WASHINGTON – Washington officials may be arguing over what will follow the sudden weekend death of Supreme Court Justice Antonin Scalia, but to Phoenix resident David Plummer the answer is obvious – the president should nominate a replacement, and quickly.

“He has the constitutional duty to do so as promptly as possible,” said Plummer, one of dozens of Arizonans who responded to a Public Insight Network query on what should happen in the wake of Scalia’s death.

Republicans in the Senate, which would have to confirm a Supreme Court nominee, have said that President Barack Obama should not nominate a justice – a lifetime appointment – in the last year of his presidency.

“I believe that we should wait until after the next election and let the American people pick the next president,” said Sen. John McCain, R-Arizona, in an interview broadcast on KFYI. He said it is more appropriate that the Senate “should consider who the next president of the United States nominates.”

He was echoing a sentiment that Republican presidential candidates voiced over the weekend, when they urged Obama to delay the nomination until after the election. Some took it a step further, saying the Senate would reject any Obama nominee, with Senate Majority Leader Mitch McConnell saying the vacancy “should not be filled until we have a new president.”

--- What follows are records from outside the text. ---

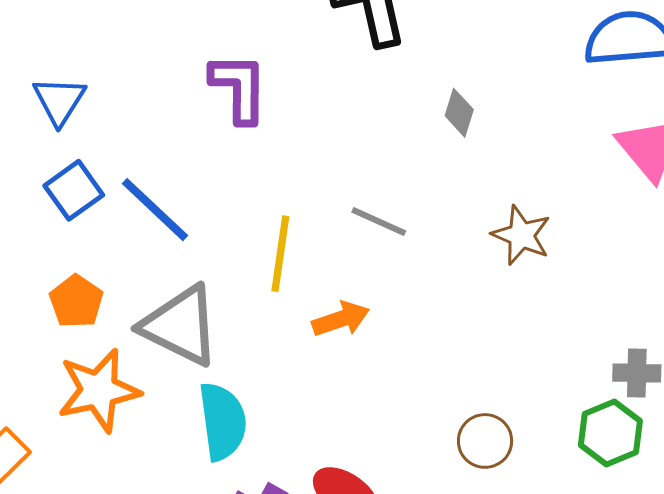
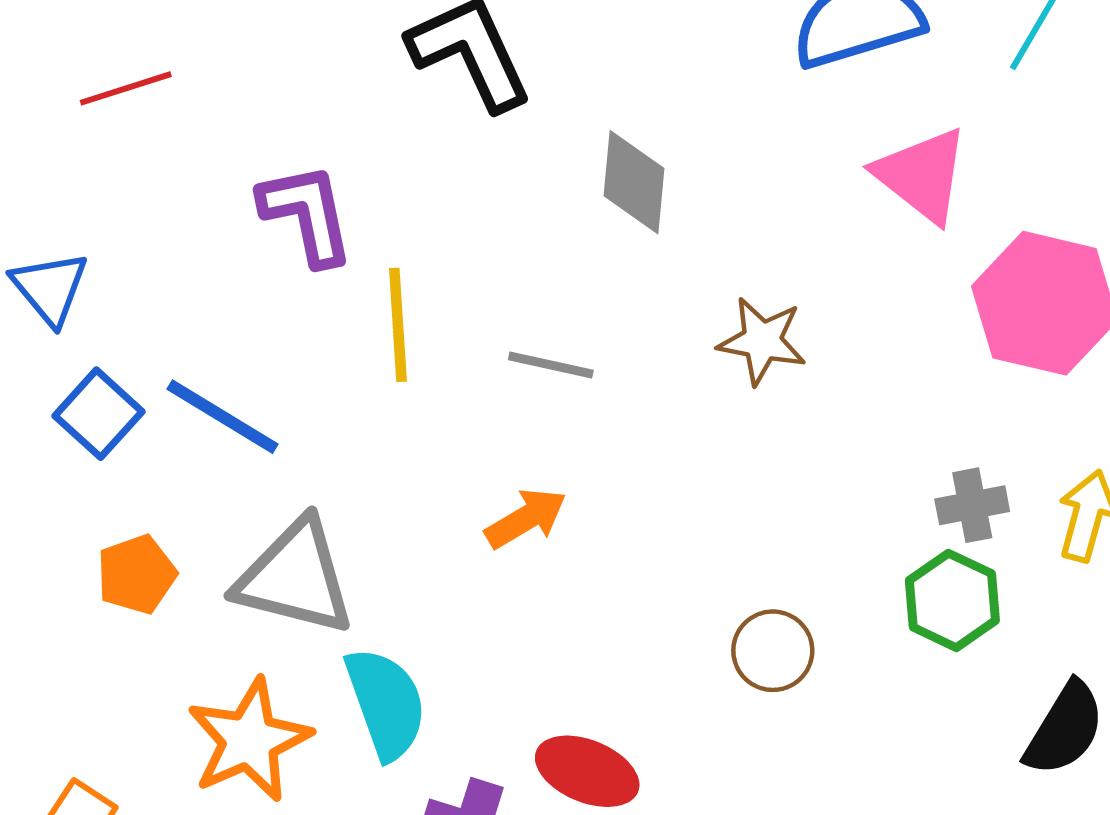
gray diamond: (459, 113) -> (634, 182), size x1.5
yellow line: (280, 254) -> (398, 325), moved
orange pentagon: (76, 301) -> (136, 574), turned 30
orange star: (99, 390) -> (249, 740), moved

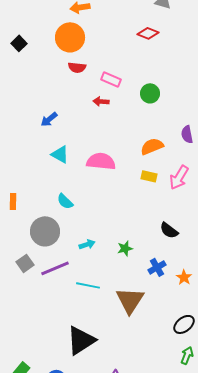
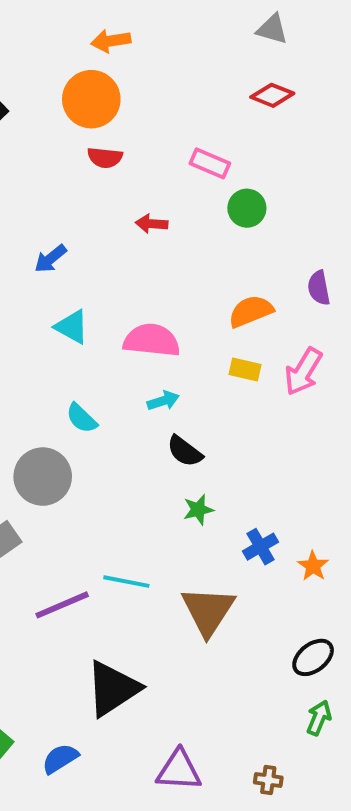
red diamond: (148, 33) -> (272, 95), moved
pink rectangle: (111, 79) -> (210, 163), moved
black semicircle: (169, 230) -> (185, 451), moved
cyan arrow: (87, 244) -> (163, 401), moved
purple line: (55, 268) -> (62, 605), moved

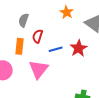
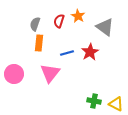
red semicircle: (38, 36) -> (59, 21), moved
orange rectangle: (20, 46) -> (39, 43), moved

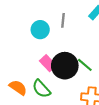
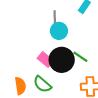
cyan circle: (40, 30) -> (59, 31), moved
orange semicircle: (18, 88) -> (20, 86), turned 54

But Obama said Saturday that he plans to put forward a candidate this year, adding that there “is plenty of time” for him to nominate a successor and for the Senate to hold hearings and vote on Scalia’s replacement.

Many of those who responded to the PIN query agreed with the president.

“The people gave him that power and responsibility when they elected him to be president of the United States,” said Plummer, 43, who described himself as an independent. “This power doesn’t go away just because the other party finds the situation to be less than favorable timing.”

Others were like William Wingert, who said a nomination now would be pointless, since the Republican-controlled Senate would have to confirm.

“It is likely to be an exercise in futility if he does,” said Wingert, 56, a Libertarian from Phoenix. “Obama would take the higher road by standing down or at worst waiting until November and let the new Congress deal with it.”

But the death of Scalia, a conservative force on the bench, leaves the court ideologically split between conservatives and liberals, which some said makes a nomination even more urgent, even if Obama is a “lame duck.”

Most PIN respondents said that it is the Senate’s duty to at least consider a nominee, rather than stalling until the next president is in office, as many fear they will.

“Once the president nominates a replacement to Justice Scalia, it is the constitutional duty of the Senate to take up the nomination,” Plummer said. “Simply because the party in control of the Senate doesn’t like the president is not a sufficient reason to neglect the duty to consider the nomination.”

One respondent even suggested that if the Senate failed to act, it could drive Republicans like her to vote Democratic in the general election.

“For over 40 years, I have been a registered Republican. I’m finding it harder and harder to vote for such an unprincipled group of electors,” said Cindi Valgento, 61.

“If the Republican-controlled Senate fails to confirm a nominee just because a Democrat president nominated him, people will be outraged by the utter contempt for the American people,” said Valgento, an Apache Junction resident. “This will increase votes for the Democrat nominee.”

Most respondents said, though, that Scalia’s death does not change their feelings toward the election.

“Supreme Court vacancies have always been a consideration in every presidential race I have voted,” said Jim Leemann, 69.

“The age and health of the justices should be on the minds of all Americans when they vote, especially in light of Supreme Court justices being lifetime appointments,” said Leemann, who described himself as a conservative.

Of the few who said the death does change their feelings, most said it just made them feel more strongly about their preferred parties.

“It makes it imperative that the candidate of my choice now is elected to the presidency,” said Cornelia Honchar, a 73-year-old Arizona Democrat. “Therefore, I am committed to working much harder for my candidate now.”